Artificial intelligence is no longer just assisting developers — it’s becoming the developer. 

Thanks to a new wave of “software engineering agents” that are powered by large language models and run on specialized neocloud infrastructure, these AI agents are reshaping how software gets built. 

AI agents aren’t new, but as we all know, technology gets better with time, and these agents are now capable of autonomously analyzing their environment, making decisions, taking actions and achieving goals.

And as technology improves, these AI agents, or coding partners, help developers perform their tasks more efficiently, enabling them to delegate some of the more mundane activities. They also improve the developer experience so that devs can focus on more creative and challenging tasks.

Research firm Gartner noted that this is why AI agents and coding partners are transforming the way software engineering is being done, and why enterprises need to pay attention.

This is perhaps why lots of folks are in on it, including startups like Anysphere, Augment, Qodo, Reflection AI, Replit and Sourcegraph to big players, like Cognition, ByteDance, OpenAI and Google

“In the last year, people are starting to realize how powerful agentic AI is,” said Michele Catasta, Replit’s vice president of AI. “All the products and demos that we’ve seen on social media are either making humans more productive, or they are substituting parts of the labor. There is also a class of product, including Replit, that allows people to create software. That's a major unlock.”

AI agents: Errors make the engine

Most AI coding agents start out making plenty  of mistakes. Early versions write buggy code, misinterpret documentation or fumble at deployment. That’s not a failure, but rather it’s how the agents learn.

The trick is writing a good prompt, said Guy Gur-Ari, co-founder and chief scientist of Augment Code. For example, the company has a Prompt Enhancer product that takes into account the customer’s code base, so even a half-baked prompt can be turned into a mini plan of what the agent needs to do, he said.

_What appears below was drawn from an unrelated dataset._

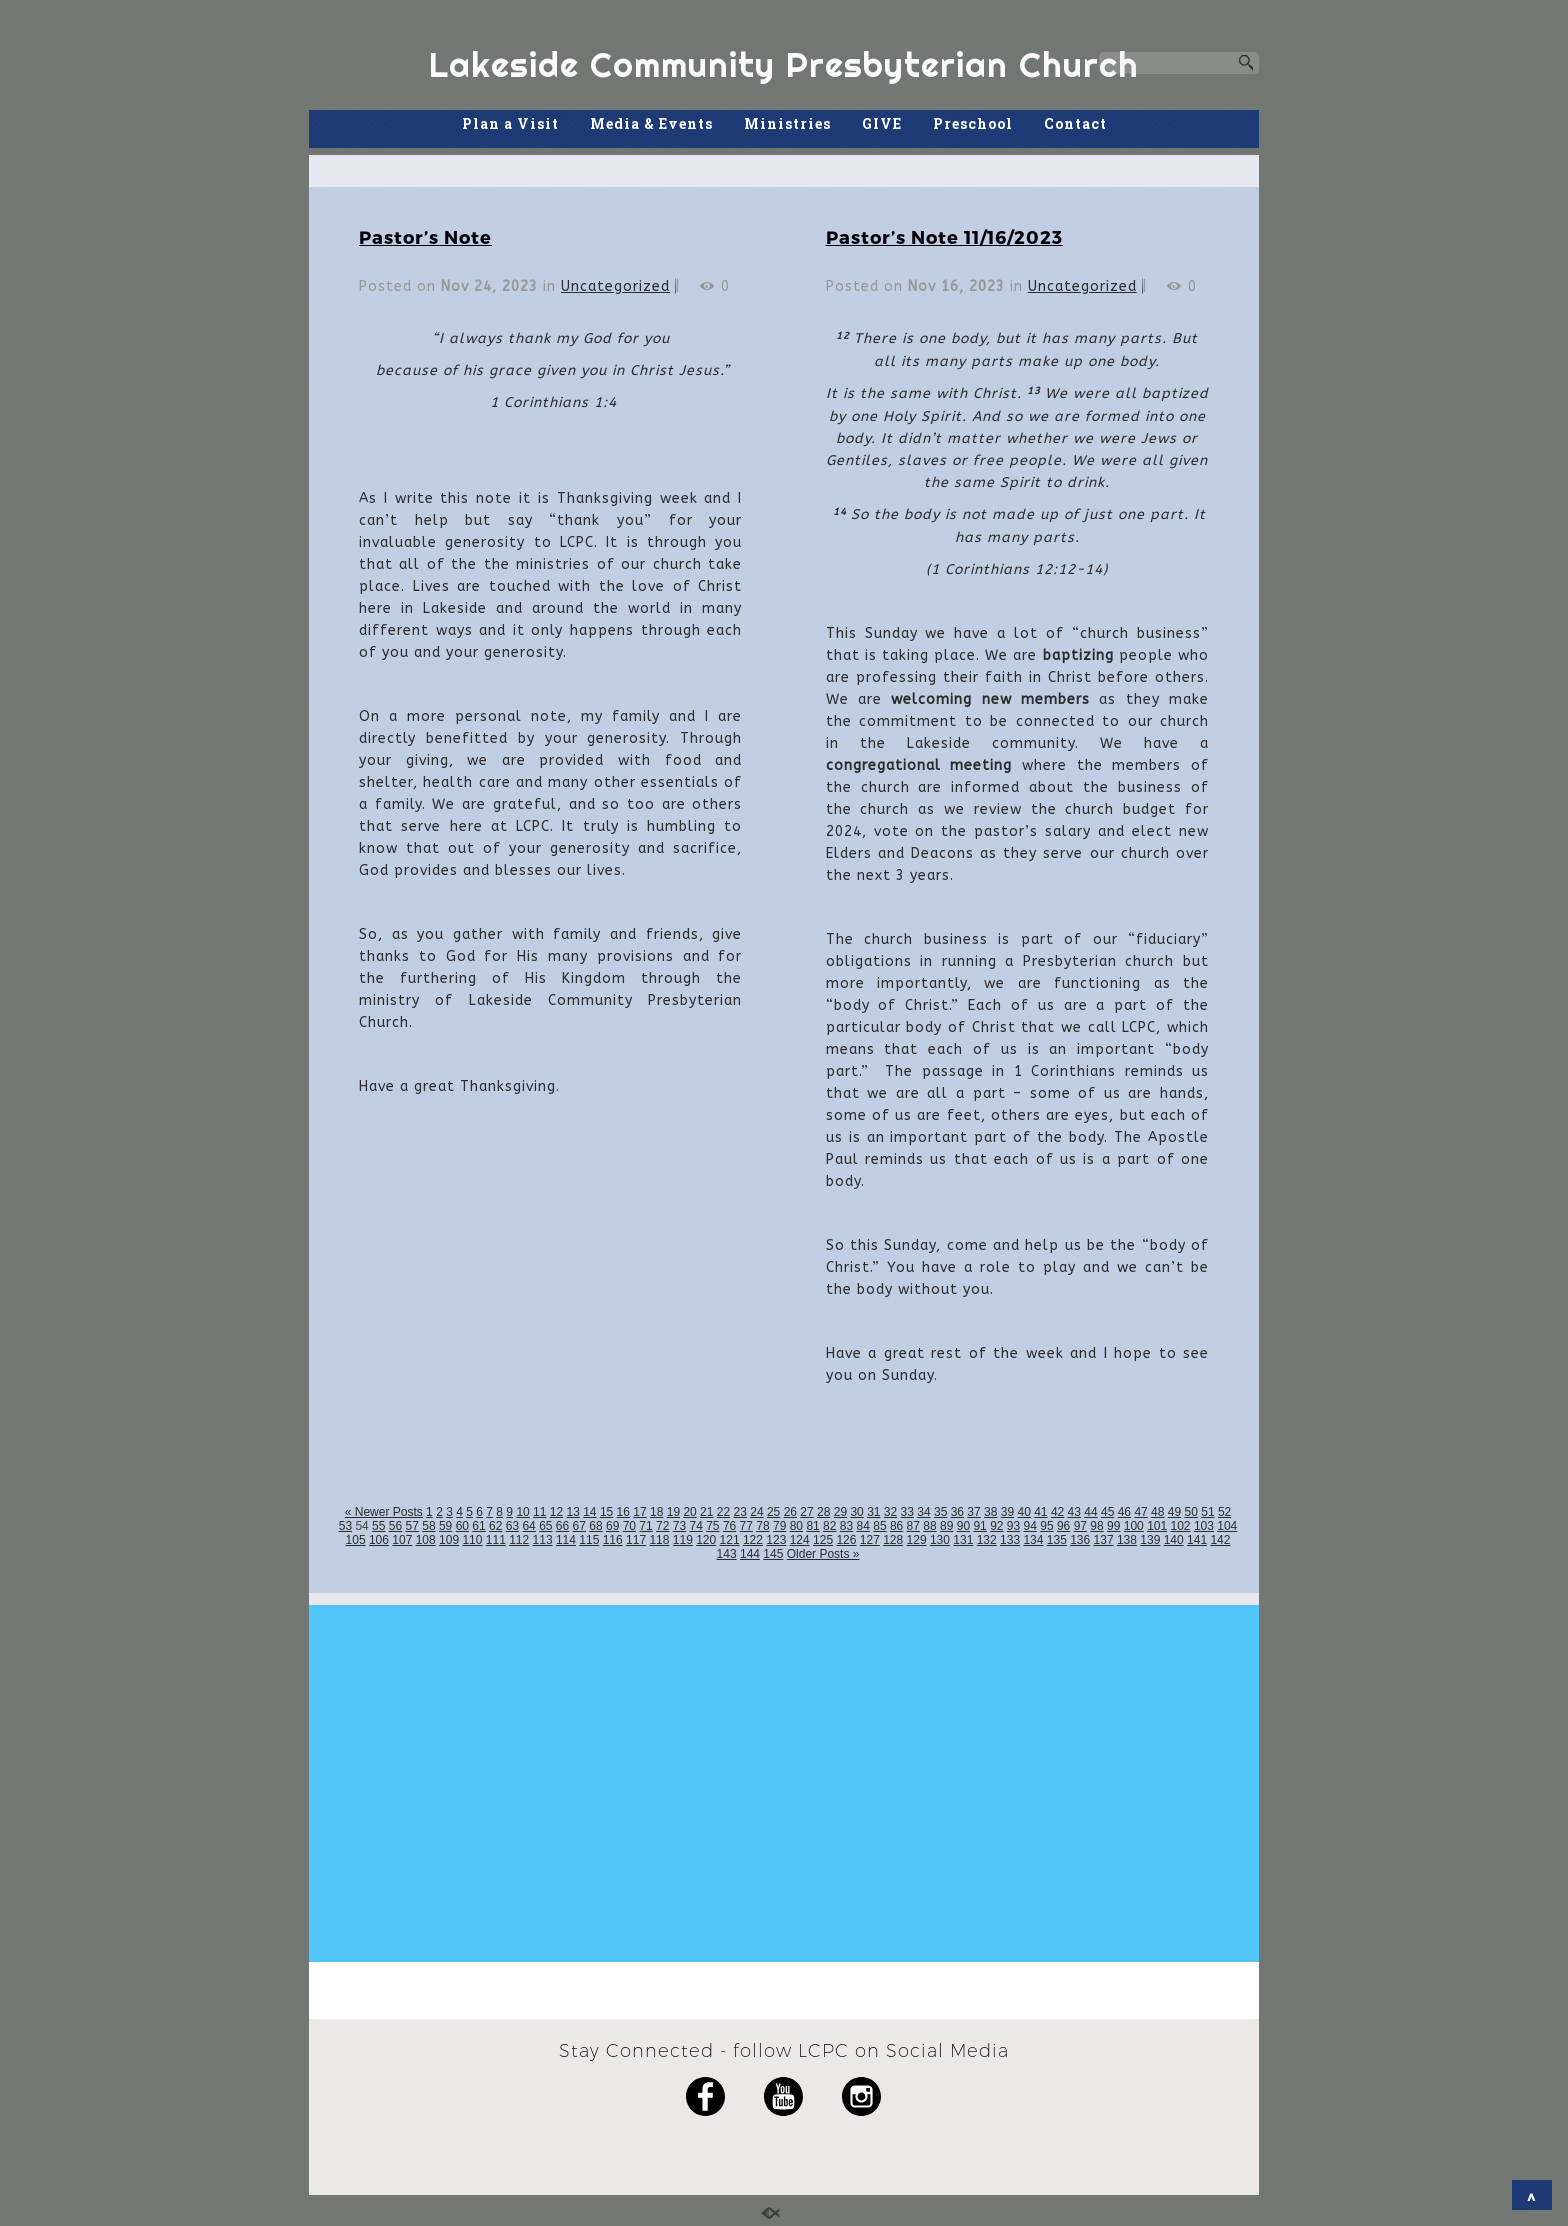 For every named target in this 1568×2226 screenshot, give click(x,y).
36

“The prompt box is deceptively simple, because, especially with all the hype around these tools, people expect to type any sentence and get the agent to do it,” Gur-Ari said. “When a prompt lacks context or is not detailed enough, the agent starts off on the wrong track, and it’s hard to steer it back. That leads to people thinking the agent doesn’t work.”

Developers and teams that can harness these mistakes, using them as fuel in a tight, rapid feedback loop, quickly refine both their agents and their products.

Every AI agent, whether focused on writing code, deploying software, or automating workflows, gets better through feedback. Rapid iteration loops give agents the data and context to improve. That loop looks like this:

  1. The agent attempts a task

  2. System or human reviews the output

  3. Errors or inefficiencies are identified

  4. Agent retrains, retries or is guided with new prompts

  5. Repeat, faster and faster

Fast iteration is vital

Time-to-iteration is the heartbeat of progress in software development. With the rise of AI agentic tools, how quickly systems can learn, adapt and deploy improvements makes the difference between pushing the edge and falling behind.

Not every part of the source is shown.